Why overall accuracy is below 100%

The 12 persona‑drift stretch cases intentionally contain no keyword trigger. Mock mode has no live embedding or classifier signal, so this category exposes the gap between the deterministic floor and the full semantic path. The baseline does not hide that gap.

No committed live‑provider baseline is published here. A live run incurs provider cost, changes with model versions, and should be measured against a pinned model configuration before it is compared with the mock result.

Latency

Separate Clavenar overhead from model‑provider time.

The whole‑pipeline run measured mTLS ingress, Brain in mock mode, policy evaluation, and proxy fork/fold at the /mcp boundary. It used 10 concurrent workers, a 20‑second measurement window, and a 5‑second warmup on the development stack.

Path p50 p95 p99 Approx. throughput
Verdict‑cache hit, fixed payload 1.67 ms 2.20 ms 2.90 ms 5,800 rps
Cache miss, varied payload 14.0 ms 20.1 ms 29.4 ms 660 rps
Do not add these numbers together blindly

The cache‑miss result measures Clavenar's mock‑mode pipeline floor. It does not include a real LLM provider request.
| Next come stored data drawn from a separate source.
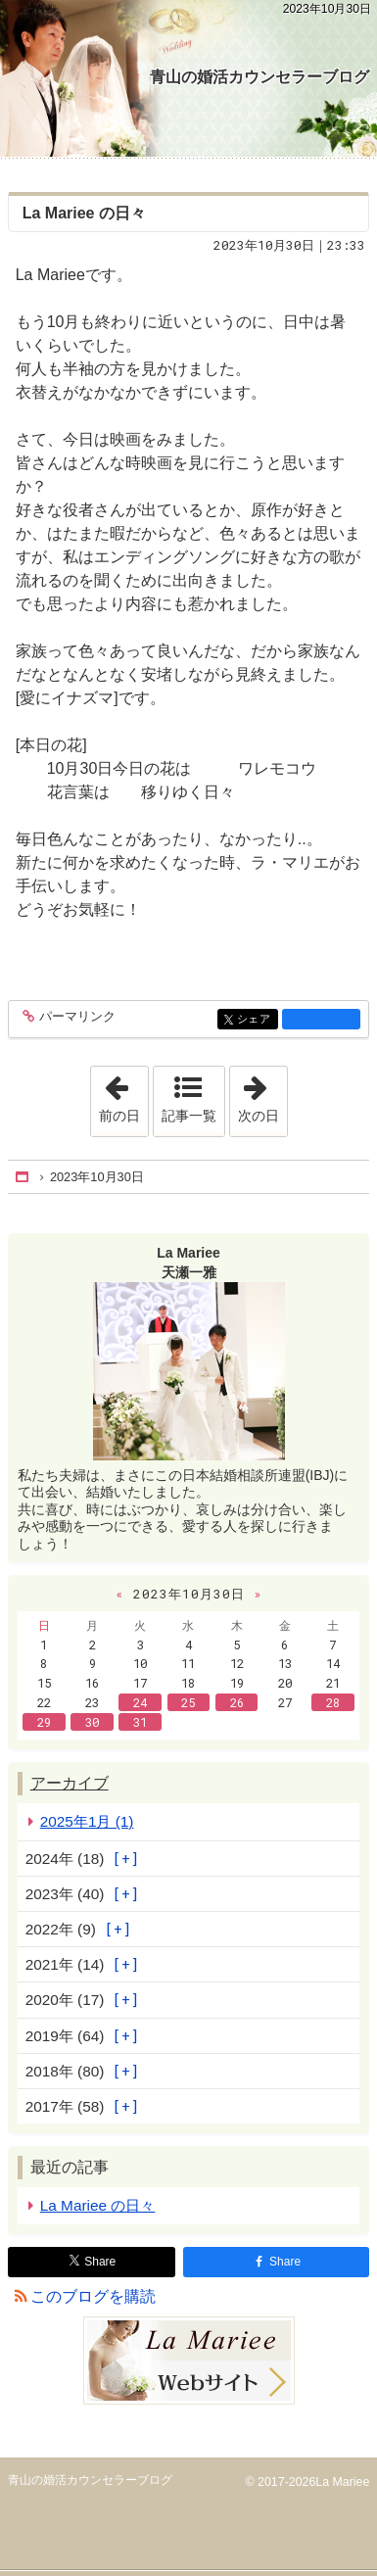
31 (140, 1722)
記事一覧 (189, 1115)
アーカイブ (69, 1783)
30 (92, 1722)
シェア (256, 1020)
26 (237, 1702)
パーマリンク (76, 1017)
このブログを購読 (93, 2296)
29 (44, 1722)
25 (188, 1702)
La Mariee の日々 (84, 213)
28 (333, 1702)
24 (140, 1702)
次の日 (262, 1095)
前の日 (123, 1095)
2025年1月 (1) (87, 1821)
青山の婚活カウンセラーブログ (259, 77)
On a live semantic path, provider round‑trip time can add hundreds of milliseconds and may dominate the verdict. Measure hot and cold paths with your chosen provider, region, policy set, and evidence store.

Known limitations

What this report does not establish.

Small, curated suite

Ninety single‑turn cases cannot represent the open‑ended attack surface of a production agent. Paraphrase, obfuscation, and multi‑turn manipulation remain incomplete.

Mock mode is a floor

The deterministic subset rewards the heuristics it was designed to exercise. It is useful for regressions; it is not a substitute for a live semantic evaluation.

No competitor baseline

No like‑for‑like run against another guardrail is published here. Do not infer comparative superiority from these standalone measurements.